-- Exercise objective --
Filter the entries, keeping every line with the string "énergie".

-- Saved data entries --
****

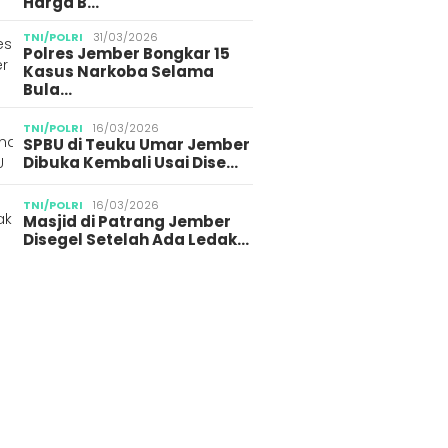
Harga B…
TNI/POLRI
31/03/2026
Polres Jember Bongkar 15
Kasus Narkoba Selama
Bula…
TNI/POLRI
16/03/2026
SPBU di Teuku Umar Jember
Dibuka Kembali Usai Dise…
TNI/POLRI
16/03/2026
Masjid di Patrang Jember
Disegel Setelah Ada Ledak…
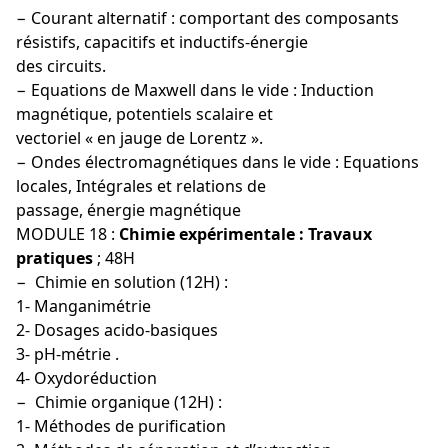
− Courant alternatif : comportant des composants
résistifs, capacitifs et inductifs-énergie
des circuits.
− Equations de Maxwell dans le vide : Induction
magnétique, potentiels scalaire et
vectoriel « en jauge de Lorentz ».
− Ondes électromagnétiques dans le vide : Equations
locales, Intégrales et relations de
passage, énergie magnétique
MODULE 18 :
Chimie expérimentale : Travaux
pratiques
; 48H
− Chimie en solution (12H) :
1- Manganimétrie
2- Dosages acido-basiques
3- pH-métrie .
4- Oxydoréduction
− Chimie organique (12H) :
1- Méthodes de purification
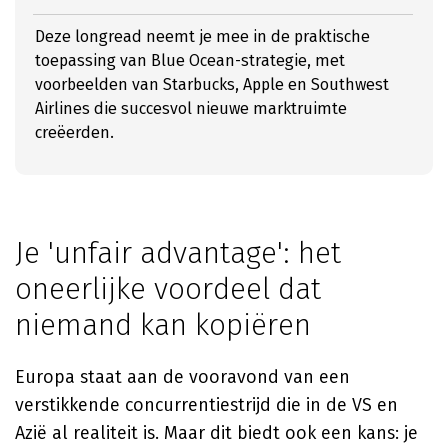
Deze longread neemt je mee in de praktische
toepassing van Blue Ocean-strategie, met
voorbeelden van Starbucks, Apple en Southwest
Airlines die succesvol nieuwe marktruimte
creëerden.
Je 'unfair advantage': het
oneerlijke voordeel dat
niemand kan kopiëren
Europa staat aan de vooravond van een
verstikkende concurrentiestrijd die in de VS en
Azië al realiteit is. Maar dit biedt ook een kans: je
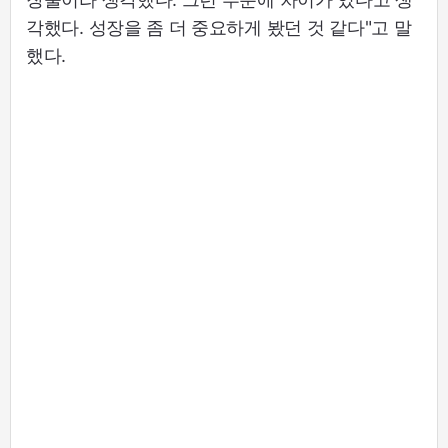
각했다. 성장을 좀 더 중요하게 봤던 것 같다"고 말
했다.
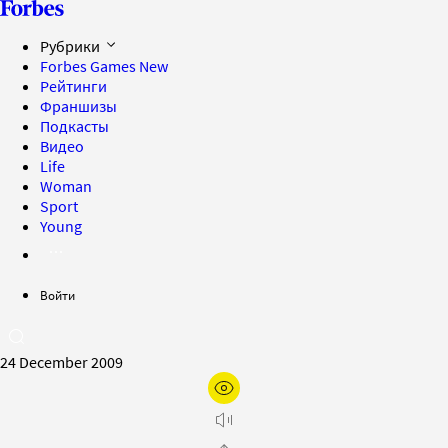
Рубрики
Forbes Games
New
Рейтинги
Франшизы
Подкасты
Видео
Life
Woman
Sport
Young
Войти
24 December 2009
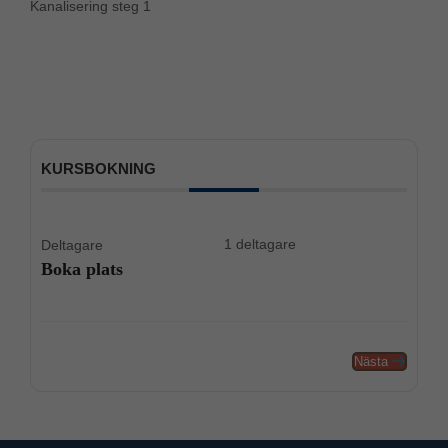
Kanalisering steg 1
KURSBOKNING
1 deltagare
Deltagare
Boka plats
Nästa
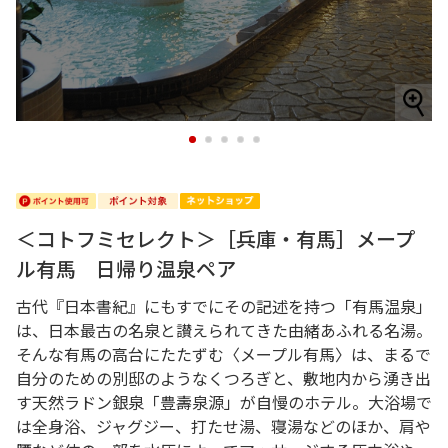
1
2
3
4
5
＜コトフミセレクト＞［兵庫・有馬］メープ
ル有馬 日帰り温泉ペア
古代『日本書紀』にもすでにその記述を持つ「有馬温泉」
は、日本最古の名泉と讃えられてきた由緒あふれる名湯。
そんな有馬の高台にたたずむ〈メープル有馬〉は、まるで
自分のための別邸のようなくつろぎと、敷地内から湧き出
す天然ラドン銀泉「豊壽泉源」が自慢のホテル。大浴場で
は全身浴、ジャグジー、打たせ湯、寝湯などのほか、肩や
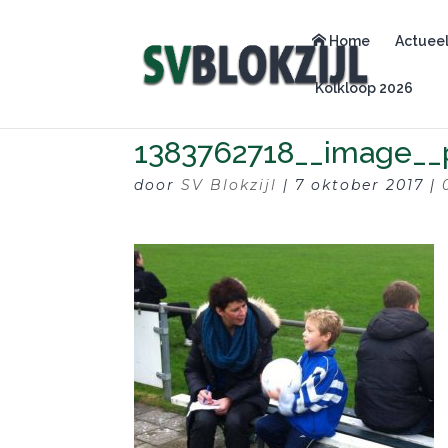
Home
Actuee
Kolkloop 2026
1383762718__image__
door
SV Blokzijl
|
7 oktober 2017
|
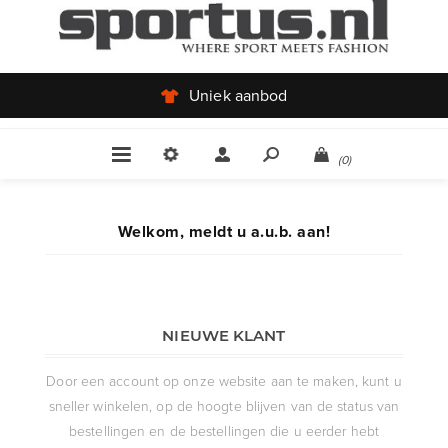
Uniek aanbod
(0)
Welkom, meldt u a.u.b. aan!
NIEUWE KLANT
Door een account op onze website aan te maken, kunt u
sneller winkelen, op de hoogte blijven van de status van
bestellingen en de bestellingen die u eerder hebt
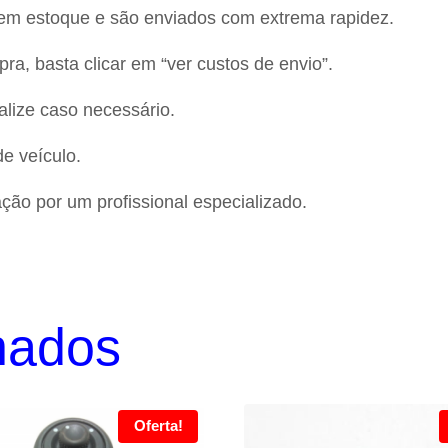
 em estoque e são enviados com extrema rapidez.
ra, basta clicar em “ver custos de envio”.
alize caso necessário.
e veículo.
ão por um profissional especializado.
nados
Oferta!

****

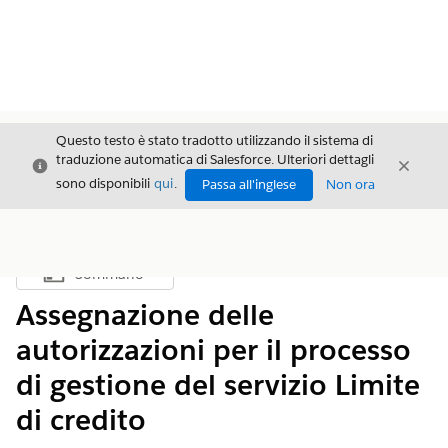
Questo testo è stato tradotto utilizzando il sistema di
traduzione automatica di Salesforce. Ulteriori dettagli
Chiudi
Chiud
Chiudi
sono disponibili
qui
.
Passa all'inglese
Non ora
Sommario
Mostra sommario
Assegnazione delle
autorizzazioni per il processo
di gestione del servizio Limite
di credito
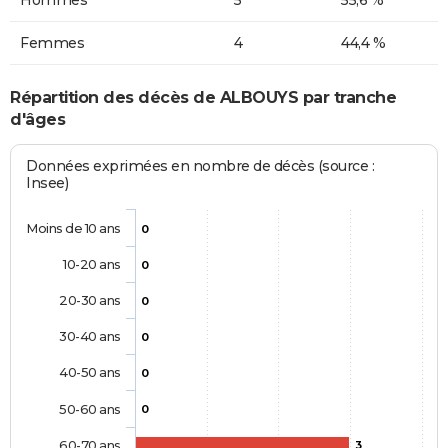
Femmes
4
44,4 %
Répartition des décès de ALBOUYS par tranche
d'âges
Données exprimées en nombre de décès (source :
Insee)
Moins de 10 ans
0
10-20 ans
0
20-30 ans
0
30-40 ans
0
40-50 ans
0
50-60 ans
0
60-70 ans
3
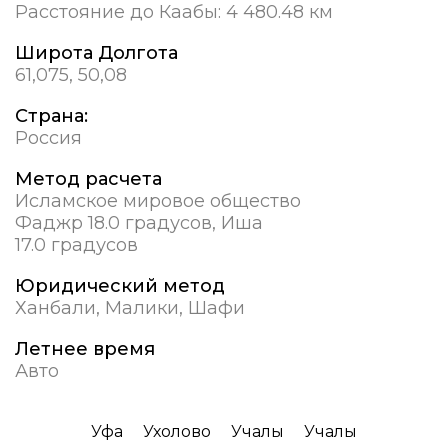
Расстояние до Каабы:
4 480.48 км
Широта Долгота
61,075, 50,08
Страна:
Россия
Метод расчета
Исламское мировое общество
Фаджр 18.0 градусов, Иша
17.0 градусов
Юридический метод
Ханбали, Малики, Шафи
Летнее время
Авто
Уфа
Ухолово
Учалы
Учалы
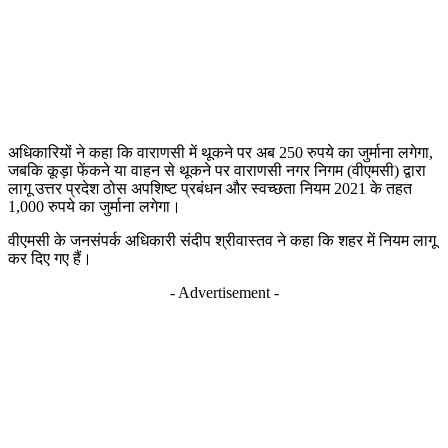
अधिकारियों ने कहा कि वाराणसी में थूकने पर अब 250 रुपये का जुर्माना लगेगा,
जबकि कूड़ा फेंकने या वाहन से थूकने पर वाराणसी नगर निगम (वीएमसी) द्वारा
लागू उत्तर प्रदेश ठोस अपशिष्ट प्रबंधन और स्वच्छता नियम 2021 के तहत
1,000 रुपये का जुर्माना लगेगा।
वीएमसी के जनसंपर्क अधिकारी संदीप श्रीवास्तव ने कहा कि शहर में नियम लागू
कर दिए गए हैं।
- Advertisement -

****

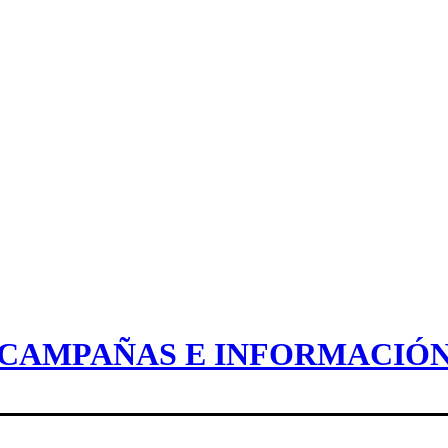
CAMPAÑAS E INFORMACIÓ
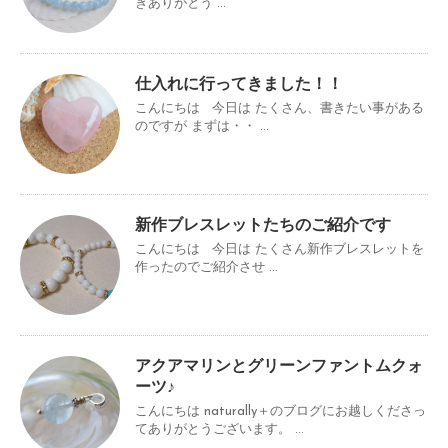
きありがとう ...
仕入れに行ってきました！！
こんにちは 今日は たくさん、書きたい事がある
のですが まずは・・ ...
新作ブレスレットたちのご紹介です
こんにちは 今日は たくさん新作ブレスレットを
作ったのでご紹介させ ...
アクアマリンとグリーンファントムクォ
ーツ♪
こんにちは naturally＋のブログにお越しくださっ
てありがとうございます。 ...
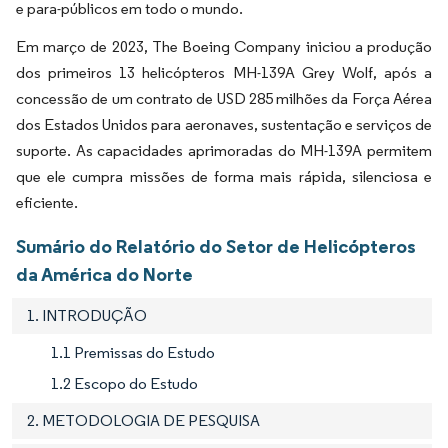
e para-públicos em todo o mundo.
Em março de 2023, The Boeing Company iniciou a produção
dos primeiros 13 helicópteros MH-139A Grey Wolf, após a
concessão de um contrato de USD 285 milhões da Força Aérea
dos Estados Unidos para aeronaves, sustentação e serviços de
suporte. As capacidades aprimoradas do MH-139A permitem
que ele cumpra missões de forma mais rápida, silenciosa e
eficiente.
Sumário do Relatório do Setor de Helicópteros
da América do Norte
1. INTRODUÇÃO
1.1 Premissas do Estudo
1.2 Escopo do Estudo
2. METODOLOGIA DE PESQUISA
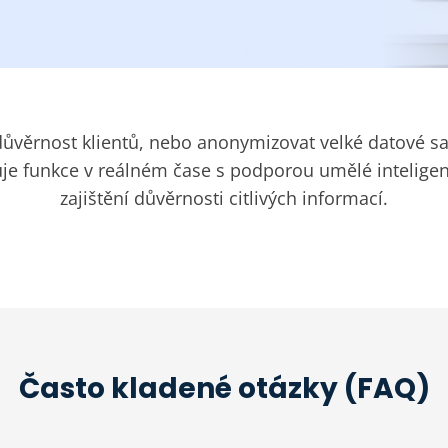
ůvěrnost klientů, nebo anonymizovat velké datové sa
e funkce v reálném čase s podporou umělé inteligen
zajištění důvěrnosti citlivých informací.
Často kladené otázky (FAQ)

****

-- Output below --
résistifs, capacitifs et inductifs-énergie
passage, énergie magnétique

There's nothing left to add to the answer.